Fear: Trump In The White House, by veteran reporter Bob Woodward, claims Gen Kelly has repeatedly called Mr Trump an “idiot” and quotes him as saying “it’s pointless to try to convince him [Mr Trump] of anything”.
The former marine general has also doubted Mr Trump’s mental faculties, declaring during one meeting: “We’re in Crazytown.”
Defence secretary James Mattis apparently told a staffer the president had the foreign policy understanding of a “fifth- or sixth-grader” – a child of 11 or 12.
Gary Cohn, the former director of the national economic council, boasted of removing papers from the president’s desk to prevent him withdrawing from the North American Free Trade Agreement (NAFTA).
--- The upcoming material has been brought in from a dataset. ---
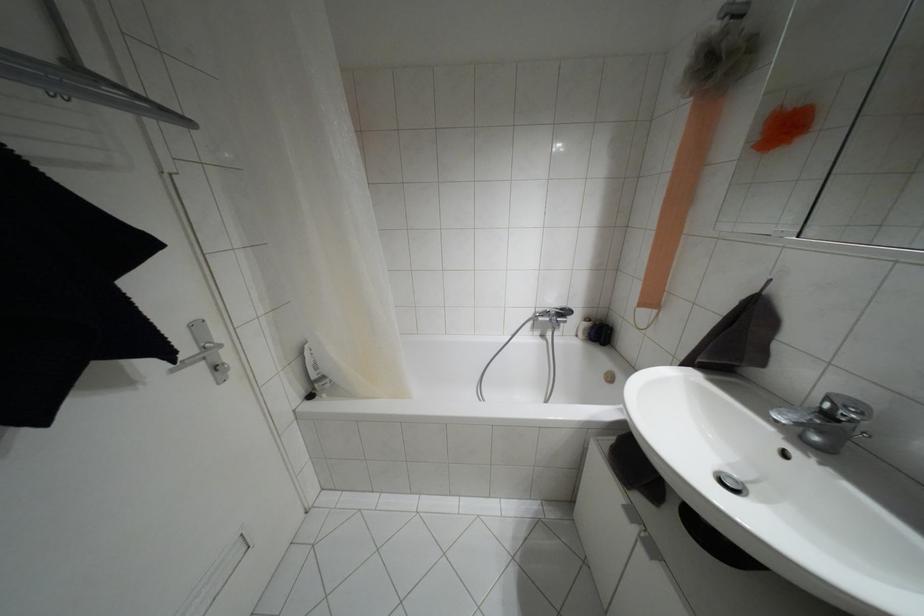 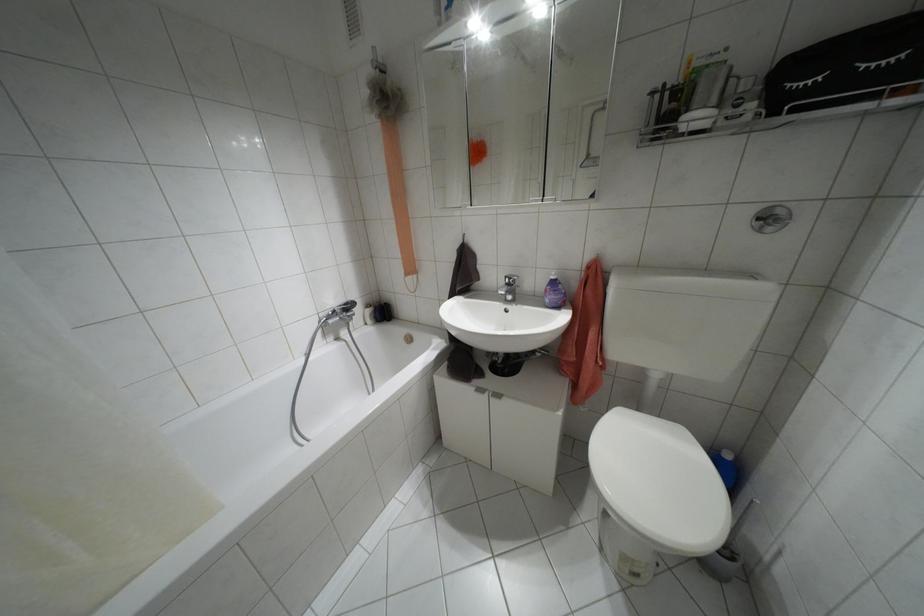 Locate, in the second image, the point that corresponds to the point at 825,414 in the first image.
Mr Trump’s former lawyer in the Russia inquiry, John Dowd, is said to have told Mr Trump not to agree to be interviewed by special counsel Robert Mueller as he doubted his boss’s ability to avoid perjuring himself.
“Don’t testify. It’s either that or an orange jumpsuit,” Mr Dowd is said to have told the president.
Mr Mattis is quoted explaining to Mr Trump why the US maintains troops on the South Korean peninsula to monitor the North’s missile activities.
“We’re doing this in order to prevent World War III,” Mr Mattis said.
General Kelly has denied the book’s claims, saying in a statement: “The idea I ever called the president an idiot is not true… This is another pathetic attempt to smear people close to President Trump and distract from the administration’s many successes.”
White House press secretary Sarah Sanders called the book “nothing more than fabricated stories, many by former disgruntled employees”.
Mr Woodward, who along with Carl Bernstein helped expose the Watergate scandal that brought down President Richard Nixon in 1974, relied on so-called “deep background” conversations with sources, often recorded.
Current and former White House officials estimate that nearly all of their colleagues cooperated with him.
However, his sourcing was nonetheless questioned by Mr Trump in a telephone conversation in August, released by the Washington Post.
In the call, recorded by Mr Woodward with Mr Trump’s permission, the president first says he did not know about the book, then changes tack and admits he did, blaming staff for preventing the reporter from reaching him to discuss it.
The latest book is the third this year to lift the lid on Mr Trump’s White House, following Fire And Fury by Michael Wolff and an expose of her time in the West Wing by former White House aide and Apprentice contestant Omarosa Manigault Newman.